**Data excerpts**
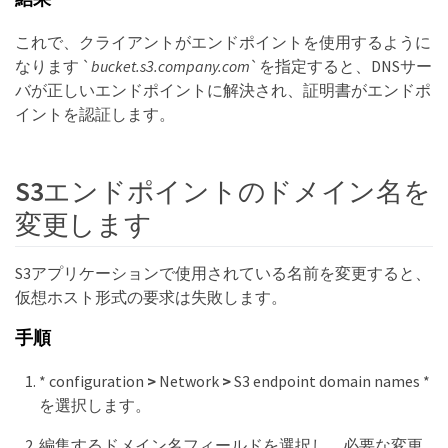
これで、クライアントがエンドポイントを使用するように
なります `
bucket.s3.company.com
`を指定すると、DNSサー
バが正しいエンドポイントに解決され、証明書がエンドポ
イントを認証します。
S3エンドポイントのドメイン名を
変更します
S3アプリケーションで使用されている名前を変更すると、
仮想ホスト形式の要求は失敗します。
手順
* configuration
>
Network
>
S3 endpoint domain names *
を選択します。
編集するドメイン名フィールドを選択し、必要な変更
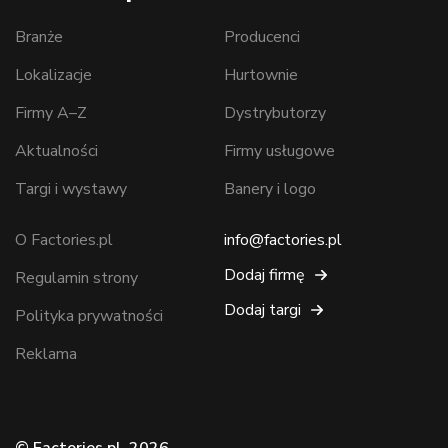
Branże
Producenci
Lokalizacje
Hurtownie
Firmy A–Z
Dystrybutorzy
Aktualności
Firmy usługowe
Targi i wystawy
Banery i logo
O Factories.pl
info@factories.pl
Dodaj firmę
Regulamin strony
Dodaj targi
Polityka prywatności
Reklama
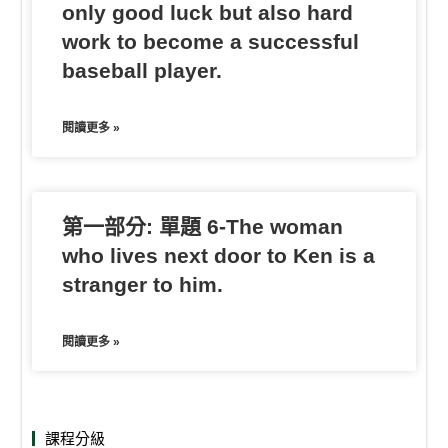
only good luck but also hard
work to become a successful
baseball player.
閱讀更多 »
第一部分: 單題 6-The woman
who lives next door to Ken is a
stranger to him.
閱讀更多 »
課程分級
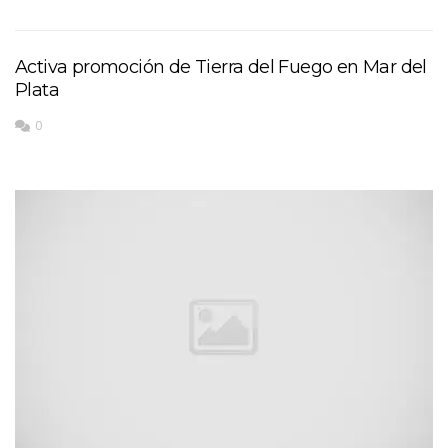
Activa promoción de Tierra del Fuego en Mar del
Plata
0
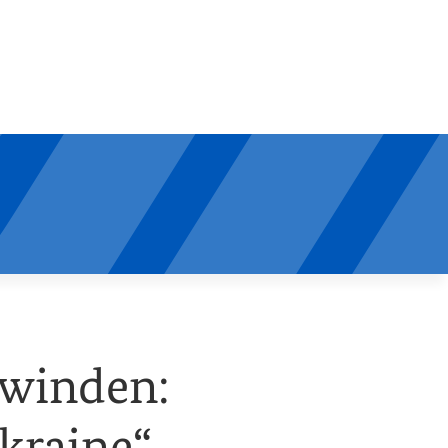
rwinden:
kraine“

**About this task**
Please write the material out again exactly as shown above, minus any pictures.

**Solution to this task**
これで、クライアントがエンドポイントを使用するように
なります `
bucket.s3.company.com
`を指定すると、DNSサー
バが正しいエンドポイントに解決され、証明書がエンドポ
イントを認証します。
S3エンドポイントのドメイン名を
変更します
S3アプリケーションで使用されている名前を変更すると、
仮想ホスト形式の要求は失敗します。
手順
* configuration
>
Network
>
S3 endpoint domain names *
を選択します。
編集するドメイン名フィールドを選択し、必要な変更
Branże
Producenci
Lokalizacje
Hurtownie
Firmy A–Z
Dystrybutorzy
Aktualności
Firmy usługowe
Targi i wystawy
Banery i logo
O Factories.pl
info@factories.pl
Dodaj firmę
Regulamin strony
Dodaj targi
Polityka prywatności
Reklama
only good luck but also hard
work to become a successful
baseball player.
閱讀更多 »
第一部分: 單題 6-The woman
who lives next door to Ken is a
stranger to him.
閱讀更多 »
課程分級
Activa promoción de Tierra del Fuego en Mar del
Plata
0
rwinden:
kraine“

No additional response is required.